Re “Healthy skepticism,” Opinion, March 23

The juxtaposition of Tuesday’s Op-Ed articles on healthcare couldn’t paint a clearer picture of conservative cruelty.

Robert Hollister speaks for millions of middle-class Americans trapped with insufficient funds and insufficient care, while Jonah Goldberg callously portrays the president as thinking people are “too stupid to go the doctor.”

They’re not stupid, Jonah, they’re unemployed, uninsured and/or broke.

Jess Winfield
Los Angeles

Goldberg may be right when he says “healthcare costs have been skyrocketing because consumers treat health insurance like an expense account,” but I take offense at his claim that “profit-hungry insurance companies were never the problem.”

In 2009, Blue Cross raised my premiums 35%, and its parent company, WellPoint, almost doubled its profits to $4.7 billion.

This year Blue Cross raised my rates 39%, and I’m sure its goal is another Wall Street-pleasing boost in profits for 2010.

Dick Sanders
La Quinta

Goldberg is once again posing as the poster child for let-the-market-decide ideologues.

He sets up one straw man after another in his effort to demonize what the administration has accomplished against rigid don’t-bother-me-with-facts opposition from Republicans.

Goldberg’s whining that Obama and the Democratic leadership “won dirty” is pathetic. It’s an example of the pot calling the kettle black.
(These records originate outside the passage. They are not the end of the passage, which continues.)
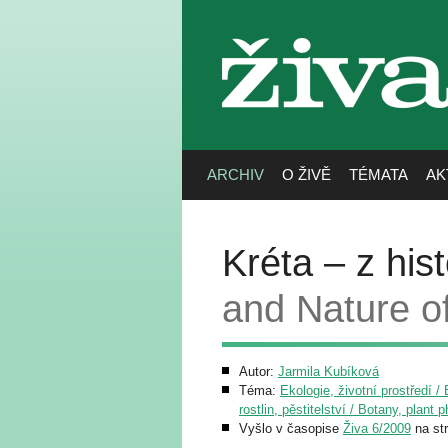
živa
ARCHIV
O ŽIVĚ
TÉMATA
AK
Kréta – z his
and Nature of
Autor:
Jarmila Kubíková
Téma:
Ekologie, životní prostředí 
rostlin, pěstitelství / Botany, plant 
Vyšlo v časopise
Živa 6/2009
na st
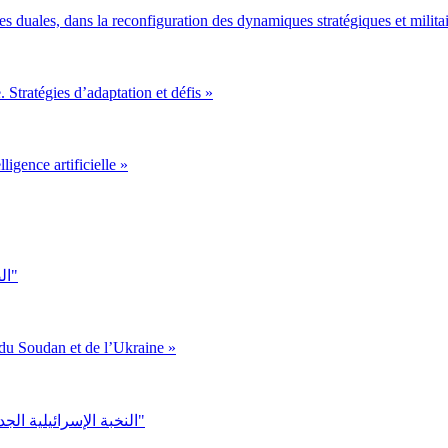
gies duales, dans la reconfiguration des dynamiques stratégiques et milit
 Stratégies d’adaptation et défis »
ligence artificielle »
"الصعود الصيني في إفريقيا وتأثيره على مستقبل النظام الدولي"
du Soudan et de l’Ukraine »
"النخبة الإسرائيلية الجديدة: دراسة في أثر صعود التيار الديني على مراكز صنع القرار"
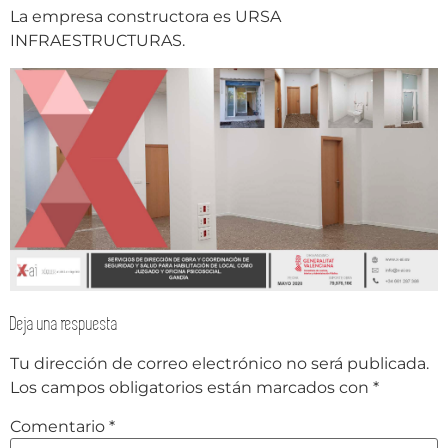
La empresa constructora es URSA
INFRAESTRUCTURAS.
Deja una respuesta
Tu dirección de correo electrónico no será publicada.
Los campos obligatorios están marcados con
*
Comentario
*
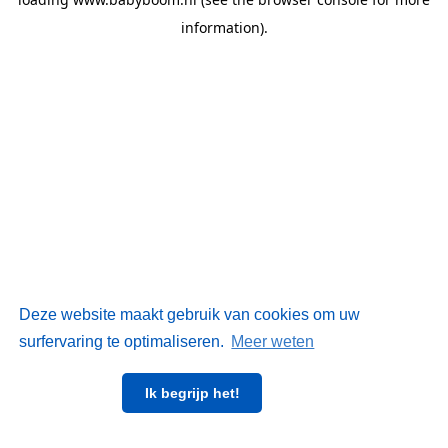
information)
.
Deze website maakt gebruik van cookies om uw
surfervaring te optimaliseren.
Meer weten
Ik begrijp het!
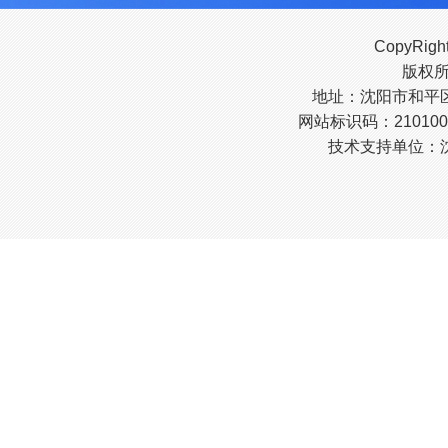
CopyRigh
版权
地址：沈阳市和平区南
网站标识码：210100
技术支持单位：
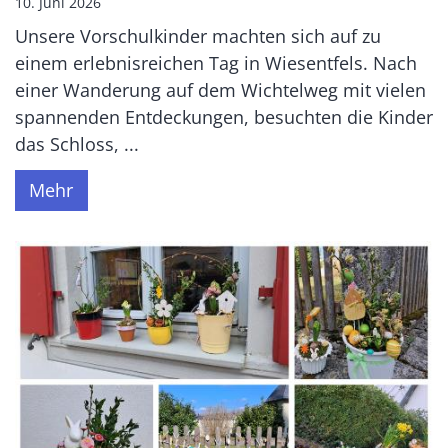
10. Juni 2026
Unsere Vorschulkinder machten sich auf zu
einem erlebnisreichen Tag in Wiesentfels. Nach
einer Wanderung auf dem Wichtelweg mit vielen
spannenden Entdeckungen, besuchten die Kinder
das Schloss, ...
Mehr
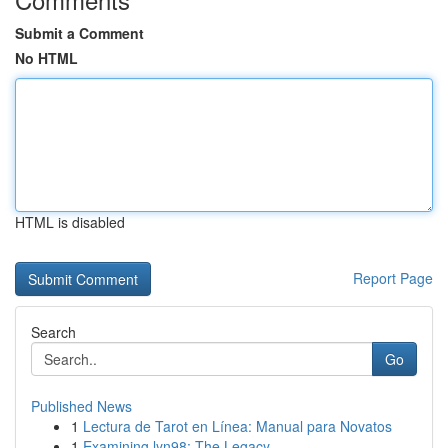
Submit a Comment
No HTML
HTML is disabled
Report Page
Search
Go
Published News
1
Lectura de Tarot en Línea: Manual para Novatos
1
Examining lyn98: The Legacy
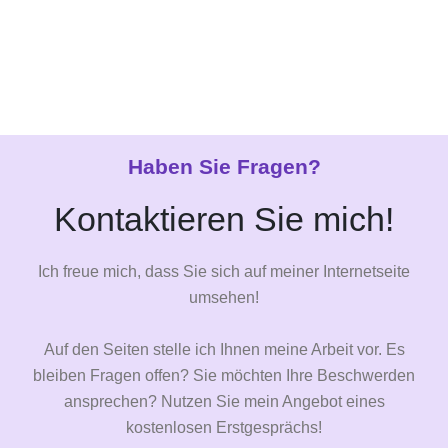
Haben Sie Fragen?
Kontaktieren Sie mich!
Ich freue mich, dass Sie sich auf meiner Internetseite
umsehen!
Auf den Seiten stelle ich Ihnen meine Arbeit vor. Es
bleiben Fragen offen? Sie möchten Ihre Beschwerden
ansprechen? Nutzen Sie mein Angebot eines
kostenlosen Erstgesprächs!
And raising the specter of rationed care nicely ignores the reality of what we already have: rationing by insurance industry sleight of hand.

Goldberg comes across as nothing more than just another insurance industry shill.

Martin Parker
Thousand Oaks

Goldberg’s column is a dead-on description of the new healthcare plan -- particularly the part where it will (by intention) lead to the Democrats pushing a full-on single-payer system to solve problems that already existed, not to mention problems they are creating.

Only market-based solutions, like increases in medical savings accounts with the government only handling catastrophic care, will actually contain costs.